A fishing boat among the debris in Ofunato, Japan, following the 9.0-magnitude earthquake and subsequent tsunami (Source: Matthew M. Bradley/Wikimedia Commons)

Just to clear things up, our planet wasn’t knocked off its axis by the quake. Instead, the earthquake redistributed Earth’s mass, thus moved the figure axis, around which the world’s mass is balanced. The figure axis is about 10 metres from the north-south axis. In the 2011 earthquake, a huge chunk of the Pacific plate descended beneath the Eurasian plate, so the earth’s mass moved around.

But why would an earthquake speed up Earth’s rotation? Think of a figure skater spinning. As she brings in her arms, she speeds up. Similarly, the 2011 earthquake brought mass closer to Earth’s centre.

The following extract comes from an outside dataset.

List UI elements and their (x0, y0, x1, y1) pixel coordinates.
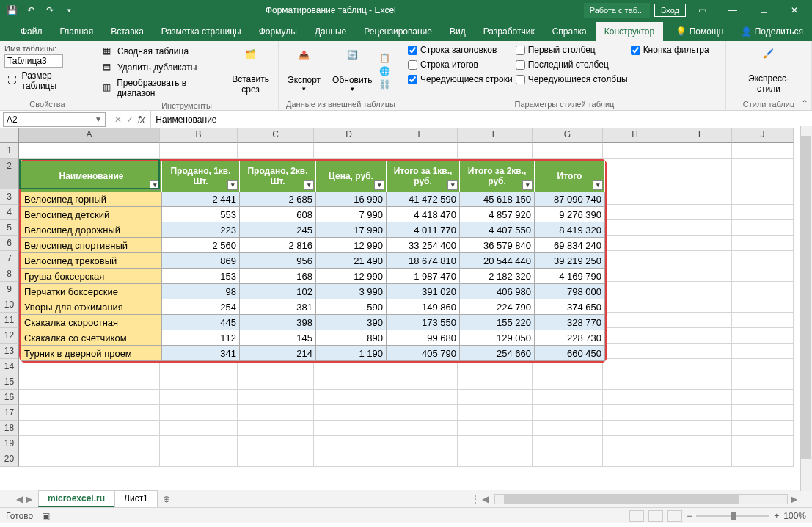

This isn’t the first time that an earthquake has affected Earth’s rotation and figure axis. The 2010 magnitude-8.8 Chile earthquake shortened the day by about 1.26 µs and shifted earth’s figure axis by about 8 cm. And the 2004 magnitude-9.2 Sumatra-Andaman earthquake moved the figure axis by about 7 cm. It also shortened the day by 6.8 µs. These numbers all came from a numerical model of Earth’s spin; however, GPS is making it possible for scientists to measure how Earth’s rotation changes over time.

A collapsed building in Concepción, Chile (Source: Claudio Núñez/Flickr)

Three main factors decide how an earthquake will shift rotation. First, earthquakes closer to the equator can have more of an impact on Earth’s spin. Second, the bigger the earthquake, the bigger influence it will have. And finally, the kind of earthquake matters. Strike-slip faults, which produce a lot of horizontal motion and very little vertical motion, will not usually change the length of the day. Thrust faults that push the earth’s crust vertically, however, are more likely to affect Earth’s rotation. It shouldn’t be a surprise that the 2011 Japan, 2010 Chile, and 2004 Sumatra earthquakes were all produced by thrust faults.

Regular people won’t notice the 1.8 µs change; in fact, the day’s length fluctuates pretty often. Anything that redistributes Earth’s mass will alter its rotation. That includes tides, wind patterns, and circulation of the Earth’s liquid outer core. But aerospace engineers have to be precise in their measurements when they’re sending spacecraft to planets such as Jupiter and Mars — if they didn’t take this change into account, they could miss the planet completely.